Yargıtay Kararı 2. Hukuk Dairesi 2014/4892 E. 2014/8935 K. 14.04.2014 T.

YARGITAY KARARI
DAİRE : 2. Hukuk Dairesi
ESAS NO : 2014/4892
KARAR NO : 2014/8935
KARAR TARİHİ : 14.04.2014

MAHKEMESİ :Iğdır 2. Asliye Hukuk (Aile) Mahkemesi
TARİHİ :23.01.2013
NUMARASI :Esas No:2010/387 Karar No:2013/78

Yukarıda tarihi, konusu ve tarafları gösterilen hükmün; bozulmasına dair Dairemizin 09.12.2013 gün ve 11934-29068 sayılı ilamıyla ilgili karar düzeltme isteminde bulunulmakla, evrak okundu, gereği düşünüldü;
6100 sayılı Hukuk Muhakemeleri Kanunu 1.10.2011 tarihinde yürürlüğe girmiş ise de, bu Kanuna 6217 sayılı Kanunla ilave edilen geçici 3. maddenin (1.) bendinde, Bölge Adliye Mahkemelerinin göreve başlama tarihine kadar, 1086 sayılı Kanunun kanun yollarına ilişkin hükümlerinin uygulanmasına devam olunacağı hükme bağlandığından, karar düzeltme talebinin incelenmesi gerekmiştir.
Temyiz ilamında yer alan açıklamalara göre Hukuk Usulü Muhakemeleri Kanununun 440. maddesinde sayılan sebeplerden hiçbirisine uygun olmayan karar düzeltme isteğinin REDDİNE, aynı Kanunun 442/3. maddesi gereğince; bu maddede gösterilen para cezasının miktarı 5252 sayılı Kanunun 4. maddesiyle artırıldığından ve aynı yasanın 7. maddesiyle; ceza, idari para cezasına dönüştürüldüğünden, 5326 sayılı Kabahatler Kanununun 17. maddesinin 7. fıkrasıyla da idari para cezaları her takvim yılı başından geçerli olmak üzere, önceki yıl uygulanan miktarın, o yıl için belirlenmiş olan yeniden değerleme oranında artırılarak uygulanacağı öngörülmüş olmakla, bu suretle hesaplanan 227.00 TL. idari para cezasının ve Harçlar Kanunu uyarınca alınması gerekli 52.40 TL. ilam harcının karar düzeltme talep edene yükletilmesine, peşin harcın mahsubuna, oybirliğiyle karar verildi.14.04.2014(Pzt.)

AYRIŞIK OY

Dairemizin bozma kararında, konutun satışından elde edilen paranın bir kısmının satışın yapıldığı gün davacının banka hesabına yatırıldığı ve aynı gün davacının bu para üzerinde tasarrufta bulunduğu belirtilmiş, bu durum, konutun devrine davacının rızasının varlığını gösterdiğine işaret edilmiştir.
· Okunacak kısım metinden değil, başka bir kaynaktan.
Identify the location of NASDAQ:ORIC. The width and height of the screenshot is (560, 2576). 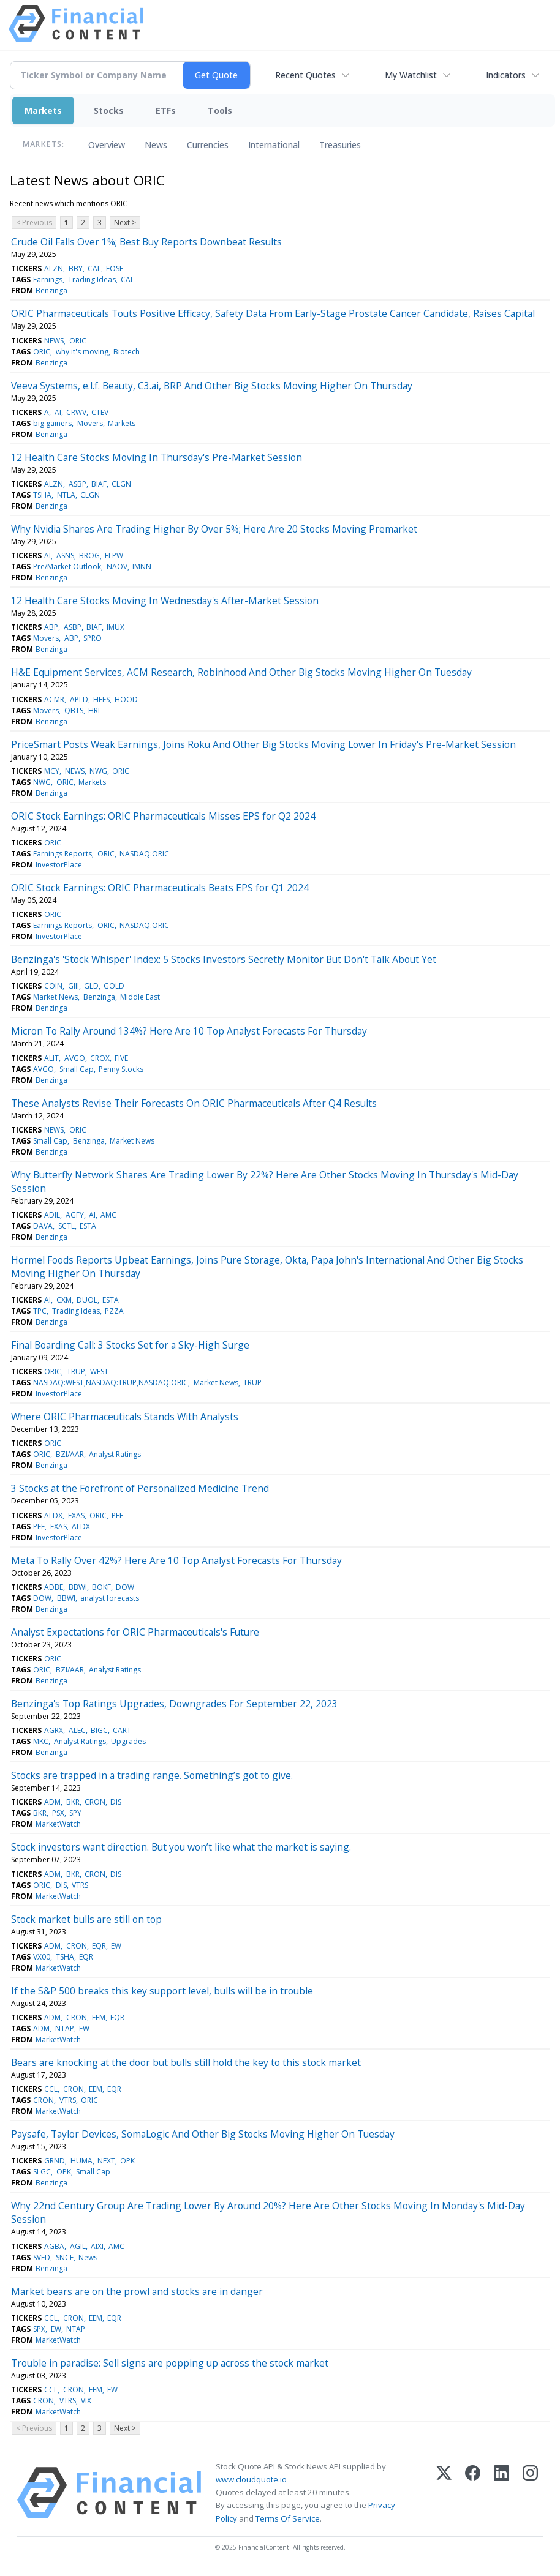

Bu tespit doğrudur. İşleme davacı eşin rızası olduğu kabul edildiğine göre, işlem geçerlilik kazanmıştır. Gerçelilik kazanan işlemde devralan kişinin artık iyiniyetli mi, kötüniyetli mi olduğunun bir önemi yoktur. Bozma kararında “diğer tarafın kötü niyetli olduğu hususunun kanıtlanamadığının” bozmaya gerekçe yapılmasını doğru bulmuyorum. Karar düzeltme talebinin reddine, bozmada yer alan bu gerekçeye çekince koymak suretiyle katılıyorum.